## Description of the task
Each line of the records that holds "cifras" should be shown in full.

Start of Extracted material

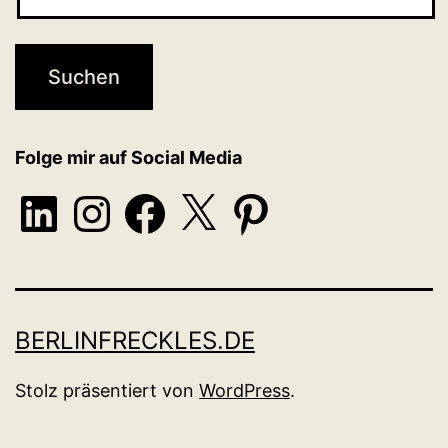
Folge mir auf Social Media
LinkedIn
Instagram
Facebook
X
Pinterest
BERLINFRECKLES.DE
Stolz präsentiert von
WordPress
.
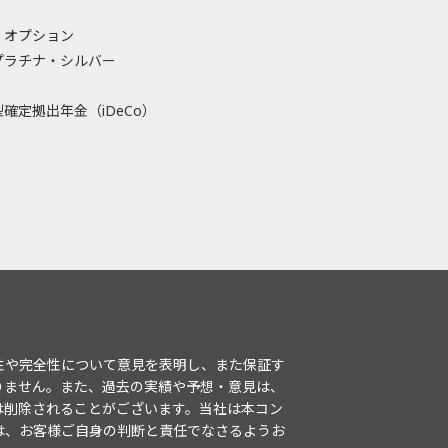
・オプション
プラチナ・シルバー
確定拠出年金（iDeCo）
性や完全性について意見を表明し、また保証す
りません。また、過去の実績や予想・意見は、
は削除されることがございます。当社は本コン
は、お客様ご自身の判断と責任でなさるようお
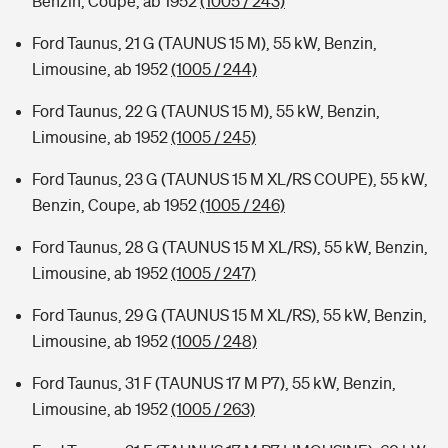
Benzin, Coupe, ab 1952
(1005 / 243)
Ford Taunus, 21 G (TAUNUS 15 M), 55 kW, Benzin,
Limousine, ab 1952
(1005 / 244)
Ford Taunus, 22 G (TAUNUS 15 M), 55 kW, Benzin,
Limousine, ab 1952
(1005 / 245)
Ford Taunus, 23 G (TAUNUS 15 M XL/RS COUPE), 55 kW,
Benzin, Coupe, ab 1952
(1005 / 246)
Ford Taunus, 28 G (TAUNUS 15 M XL/RS), 55 kW, Benzin,
Limousine, ab 1952
(1005 / 247)
Ford Taunus, 29 G (TAUNUS 15 M XL/RS), 55 kW, Benzin,
Limousine, ab 1952
(1005 / 248)
Ford Taunus, 31 F (TAUNUS 17 M P7), 55 kW, Benzin,
Limousine, ab 1952
(1005 / 263)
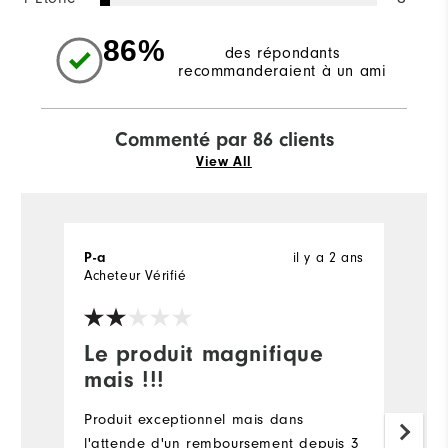
86%
des répondants
recommanderaient à un ami
Commenté par 86 clients
View All
il y a 2 ans
P-a
D
Acheteur Vérifié
Ac
Le produit magnifique
G
mais !!!
Gr
ve
Produit exceptionnel mais dans
l'attende d'un remboursement depuis 3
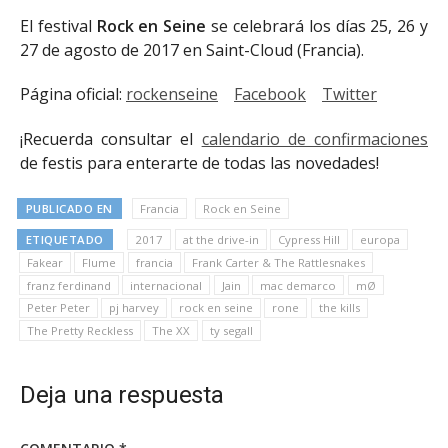
El festival
Rock en Seine
se celebrará los días 25, 26 y
27 de agosto de 2017 en Saint-Cloud (Francia).
Página oficial:
rockenseine
Facebook
Twitter
¡Recuerda consultar el
calendario de confirmaciones
de festis para enterarte de todas las novedades!
PUBLICADO EN
Francia
Rock en Seine
ETIQUETADO
2017
at the drive-in
Cypress Hill
europa
Fakear
Flume
francia
Frank Carter & The Rattlesnakes
franz ferdinand
internacional
Jain
mac demarco
mØ
Peter Peter
pj harvey
rock en seine
rone
the kills
The Pretty Reckless
The XX
ty segall
Deja una respuesta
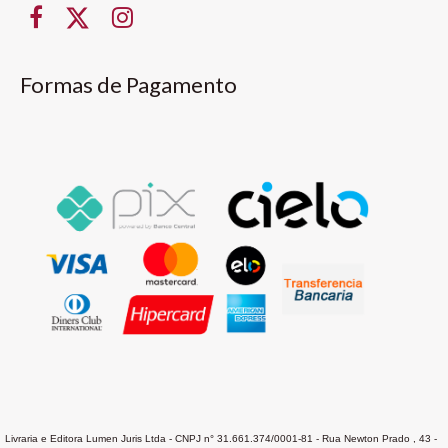
Formas de Pagamento
Livraria e Editora Lumen Juris Ltda - CNPJ n° 31.661.374/0001-81 - Rua Newton Prado , 43 -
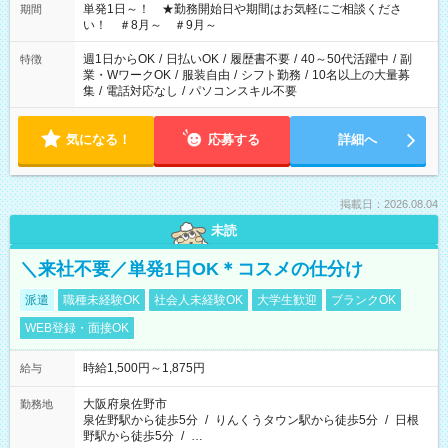
単発1日～！ ★勤務開始日や期間はお気軽にご相談くださ
期間
い！ ＃8月～ ＃9月～
週1日からOK
/
日払いOK
/
履歴書不要
/
40～50代活躍中
/
副
特徴
業・WワークOK
/
服装自由
/
シフト勤務
/
10名以上の大量募
集
/
電話対応なし
/
パソコンスキル不要
気になる！
応募する
詳細へ
掲載日：2026.08.04
未読
＼来社不要／単発1日OK＊コスメの仕分け
派遣
職種未経験OK
社会人未経験OK
大学生歓迎
ブランクOK
WEB登録・面接OK
時給1,500円～1,875円
給与
大阪府泉佐野市
勤務地
泉佐野駅から徒歩5分
/
りんくうタウン駅から徒歩5分
/
日根
野駅から徒歩5分
/
…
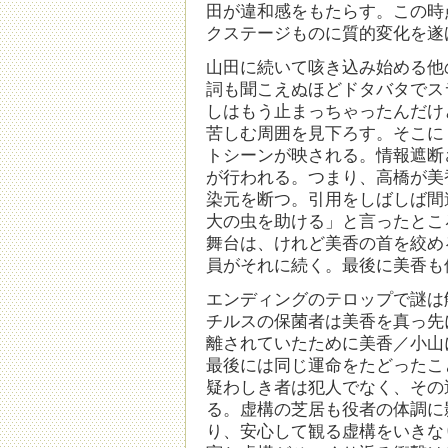
田が違和感をもたらす。この時
クステージものに質的変化を遂
山田に続いて咳き込み始める他
詞も聞こえぬほどドタバタでス
しはもう止まっちゃったんだけ
苦しむ周囲を見下ろす。そこに
トシーンが映される。情報遮断
が行われる。つまり、高橋が美
染元を断つ。引用をしばしば間
大の虫を助ける」と言ったとこ
舞台は、けれど美香の首を絞め
員がそれに続く。最後に美香も
エンディングのテロップで謎は
チルスの保菌者は美香を真っ先
離されていたために美香／小山
最後には同じ運命をたどったこ
疑わしき者は犯人でなく、その
る。虚構の芝居も役者の体調に
り、安心して観る虚構をいきな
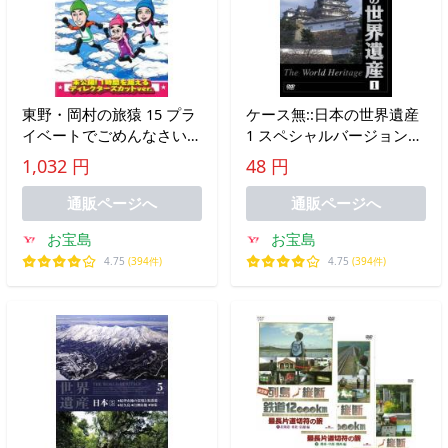
東野・岡村の旅猿 15 プラ
ケース無::日本の世界遺産
イベートでごめんなさい…
1 スペシャルバージョン
北海道・流氷ウォークの旅
中古 DVD
1,032 円
48 円
プレミアム完全版 レンタ
ル落ち 中古 DVD
通販ページへ
通販ページへ
お宝島
お宝島
4.75
(394件)
4.75
(394件)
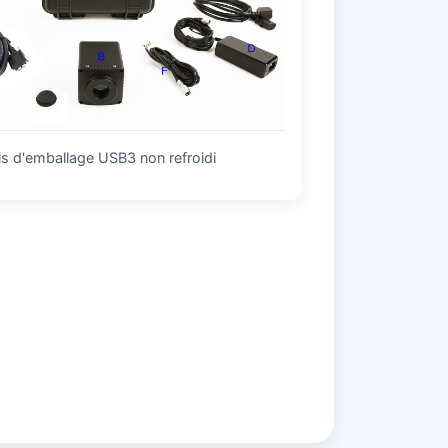
ls d'emballage USB3 non refroidi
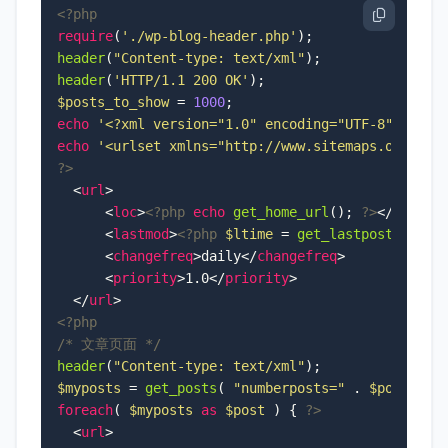
<?php
require
(
'./wp-blog-header.php'
header
(
"Content-type: text/xml"
header
(
'HTTP/1.1 200 OK'
$posts_to_show
 = 
1000
echo
'<?xml version="1.0" encoding="UTF-8"?>'
echo
'<urlset xmlns="http://www.sitemaps.org/sch
?>
<
url
>
<
loc
>
<?php
echo
get_home_url
(); 
?>
</
loc
>
<
lastmod
>
<?php
$ltime
 = 
get_lastpostmodifi
<
changefreq
>
daily
</
changefreq
>
<
priority
>
1.0
</
priority
>
</
url
>
<?php
/* 文章页面 */
header
(
"Content-type: text/xml"
$myposts
 = 
get_posts
( 
"numberposts="
 . 
$posts_to
foreach
( 
$myposts
as
$post
 ) { 
?>
<
url
>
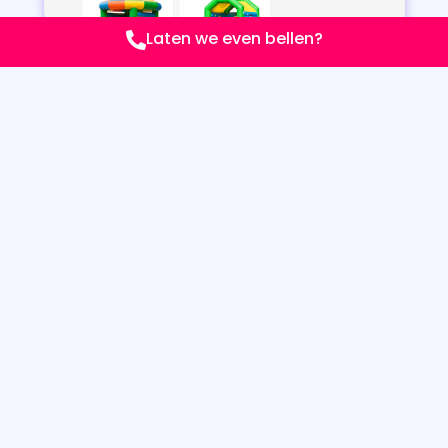
Laten we even bellen?
WEBDESIGN VOOR ZZP EN MKB:
WAT LEVERT HET OP?
Een goede website is een investering die zichzelf
terugverdient. Geen standaard template, maar een
op maat gemaakte online aanwezigheid die echt bij
jouw bedrijf past. En dat voor een eerlijk tarief.
Met mijn webdesign voor ZZP en MKB profiteer je van:
Meer zichtbaarheid in Google
Hogere conversie (offerte-aanvragen of
contact)
Meer vertrouwen bij potentiële klanten
Een professionele uitstraling
Eenvoudig zelf aan te passen content
NEEM CONTACT OP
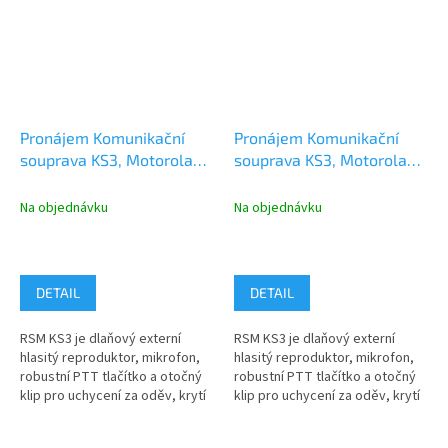
Pronájem Komunikační
Pronájem Komunikační
souprava KS3, Motorola
souprava KS3, Motorola
DP1400, R2
DP2000e, DP3441e,
DP3661e
Na objednávku
Na objednávku
DETAIL
DETAIL
RSM KS3 je dlaňový externí
RSM KS3 je dlaňový externí
hlasitý reproduktor, mikrofon,
hlasitý reproduktor, mikrofon,
robustní PTT tlačítko a otočný
robustní PTT tlačítko a otočný
klip pro uchycení za oděv, krytí
klip pro uchycení za oděv, krytí
IP54. Komunikační...
IP54, konektor pro...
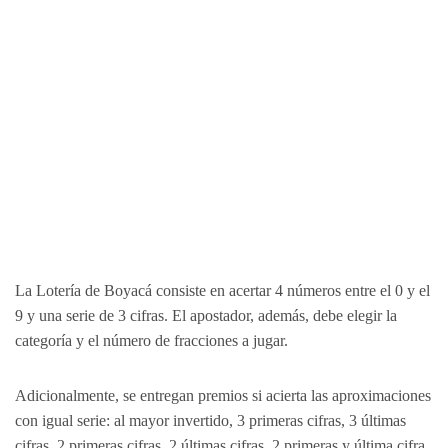
La Lotería de Boyacá consiste en acertar 4 números entre el 0 y el
9 y una serie de 3 cifras. El apostador, además, debe elegir la
categoría y el número de fracciones a jugar.
Adicionalmente, se entregan premios si acierta las aproximaciones
con igual serie: al mayor invertido, 3 primeras cifras, 3 últimas
cifras, 2 primeras cifras, 2 últimas cifras, 2 primeras y última cifra,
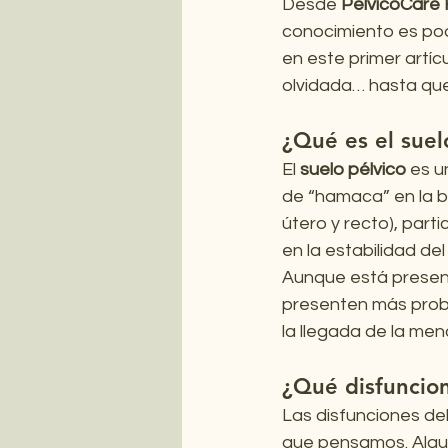
Desde 
PelvicoCare 
conocimiento es pode
en este primer artíc
olvidada… hasta que
¿Qué es el suel
El 
suelo pélvico
 es u
de “hamaca” en la ba
útero y recto), parti
en la estabilidad del
Aunque está present
presenten más probl
la llegada de la men
¿Qué disfuncio
Las disfunciones del
que pensamos. Algu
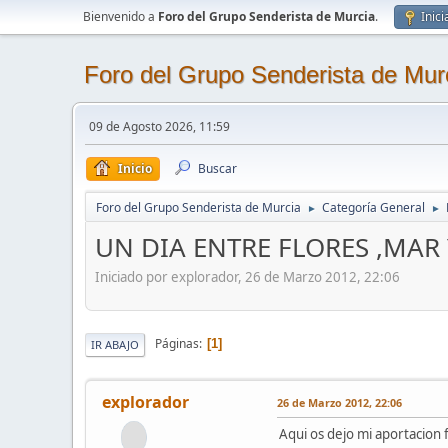
Bienvenido a
Foro del Grupo Senderista de Murcia
.
Inici
Foro del Grupo Senderista de Mur
09 de Agosto 2026, 11:59
Inicio
Buscar
Foro del Grupo Senderista de Murcia
Categoría General
►
►
UN DIA ENTRE FLORES ,MAR 
Iniciado por explorador, 26 de Marzo 2012, 22:06
Páginas
1
IR ABAJO
explorador
26 de Marzo 2012, 22:06
Aqui os dejo mi aportacion f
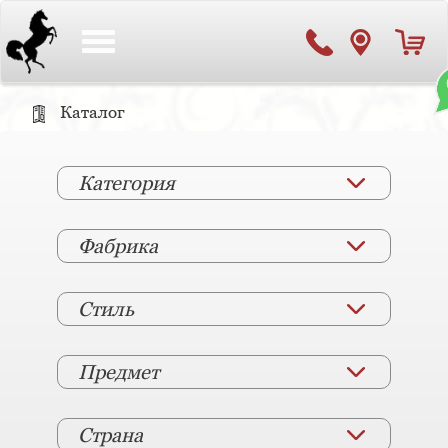
Toggle
navigation
Каталог
Категория
Фабрика
Стиль
Предмет
Страна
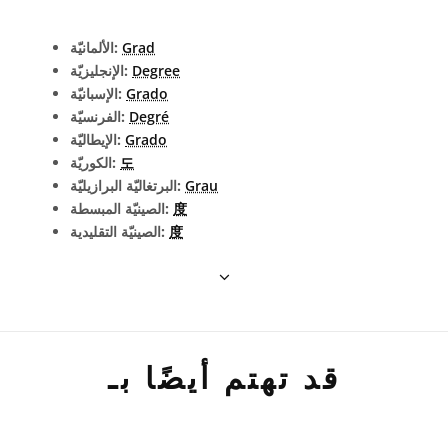
Grad
الألمانيّة:
Degree
الإنجليزيّة:
Grado
الإسبانيّة:
Degré
الفرنسيّة:
Grado
الإيطاليّة:
도
الكوريّة:
Grau
البرتغاليّة البرازيليّة:
度
الصينيّة المبسطة:
度
الصينيّة التقليدية:
قد تهتم أيضًا بـ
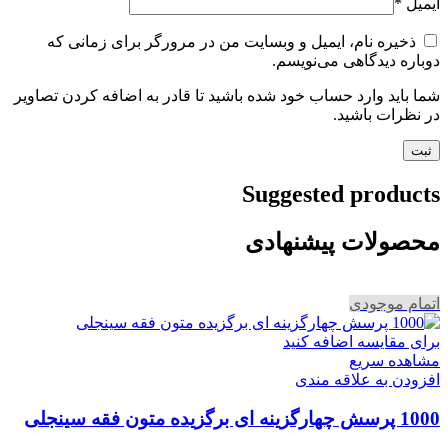
ایمیل
*
ذخیره نام، ایمیل و وبسایت من در مرورگر برای زمانی که
دوباره دیدگاهی می‌نویسم.
شما باید وارد حساب خود شده باشید تا قادر به اضافه کردن تصاویر
در نظرات باشید.
Suggested products
محصولات پیشنهادی
اتمام موجودی
برای مقایسه اضافه کنید
مشاهده سریع
افزودن به علاقه مندی
1000 پرسش چهارگزینه ای برگزیده متون فقه سینجلی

End of Extracted material

## Solution
9 y una serie de 3 cifras. El apostador, además, debe elegir la
con igual serie: al mayor invertido, 3 primeras cifras, 3 últimas
cifras, 2 primeras cifras, 2 últimas cifras, 2 primeras y última cifra,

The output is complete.